Businesses have continued to cut their property holdings by 12% in the past six months and further shrinkage is still expected over the next six months.

The view comes from a survey conducted by the CBI and GVA Grimley Corporate Real Estate.

The twice-yearly survey, conducted between August 26 and September 16, 2009, shows that while 12% of firms increased their occupied space in the last six months, 25% reduced it, giving a balance of -13%. This was slightly less negative than the expected balance of -25%.

The survey also reveals that a similar fall is expected in the coming half-year period (a balance of -15%).

The number of businesses considering exercising a break clause in their lease, which gives one or both parties the right to terminate a lease before it has ended, has increased.

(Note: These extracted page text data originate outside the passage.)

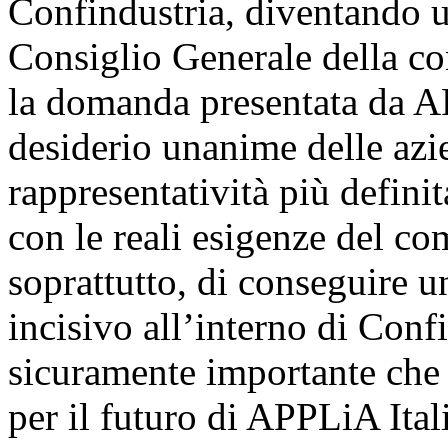
Confindustria, diventando un
Consiglio Generale della co
la domanda presentata da AP
desiderio unanime delle azi
rappresentatività più definit
con le reali esigenze del co
soprattutto, di conseguire un
incisivo all’interno di Conf
sicuramente importante che
per il futuro di APPLiA Ital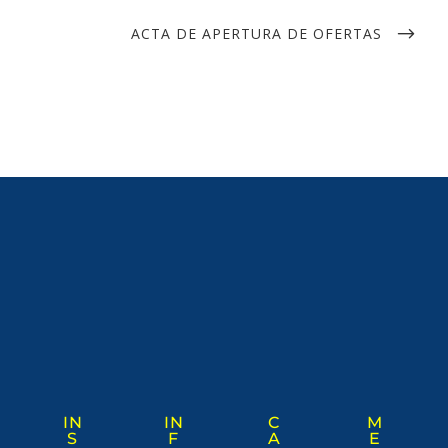
ACTA DE APERTURA DE OFERTAS
IN
IN
C
M
S
F
A
E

Paul Taylor, automotive and roadside director at GVA Grimley, told AM: “Businesses have become a lot more cost aware. We’ve seen a lot of satellite sites or servicing hubs close in the smaller towns, but in terms of bigger distress sales the auto-motive sector has coped well.

“We’ve seen dealers using break options on their leases, but it’s to negotiate better terms rather than move on. It’s still a good opportunity to get a better deal from landlords.”

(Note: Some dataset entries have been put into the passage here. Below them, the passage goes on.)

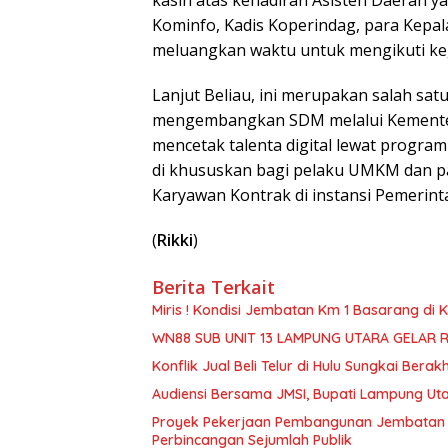
kasih atas kehadiran Asisten Daerah yan
Kominfo, Kadis Koperindag, para Kepal
meluangkan waktu untuk mengikuti keg
Lanjut Beliau, ini merupakan salah s
mengembangkan SDM melalui Kementer
mencetak talenta digital lewat program 
di khususkan bagi pelaku UMKM dan pa
Karyawan Kontrak di instansi Pemerin
(
Rikki
)
Berita Terkait
Miris ! Kondisi Jembatan Km 1 Basarang di
WN88 SUB UNIT 13 LAMPUNG UTARA GELAR 
Konflik Jual Beli Telur di Hulu Sungkai Berak
Audiensi Bersama JMSI, Bupati Lampung Uta
Proyek Pekerjaan Pembangunan Jembatan S
Perbincangan Sejumlah Publik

Taylor believes there will not be a huge amount of development activity next year as manufacturers are holding off on major projects and relocations until the automotive surfaces from the recession.

He said: “The biggest turnaround this year is that in the last four months investors are coming back to the automotive market and are interested in buying stock again.

"That’s been a staggering turnaround in comparison to earlier this year and it’s been driven by how badly other sectors have been affected.”

The GVA Grimley and CBI survey shows that financial services firms recorded the sharpest property contraction, with the engineering sector and transport, warehousing and distribution companies seeing the next steepest falls.

The sharpest decline in the next six months is expected to be in the financial services sector again.

Three sectors – leisure (including hotels, bars & restaurants), retail and construction – reported an increase in property holdings over the past six months and the same sectors anticipate a rise in the next six.

During the recession, cost reduction and cash flow remain the most important issues affecting companies’ property decisions.

Howard Cooke, corporate consulting director at GVA Grimley, said: “With little let-up in the impact of the recession, businesses have continued to reduce property holdings. These cuts will continue as long as the poor economic climate persists.

“Yet again, most firms feel some impact from the recession, with slightly more blaming tighter credit conditions than six months ago.”

The survey shows an increase in the number of companies that would consider moving at least part of their business abroad. 

Almost a third (32%) said there were issues that would make them relocate away from the UK, a significant rise on 15% a year ago.

This time the two most important reasons for firms considering relocating were the tax system and the economic environment.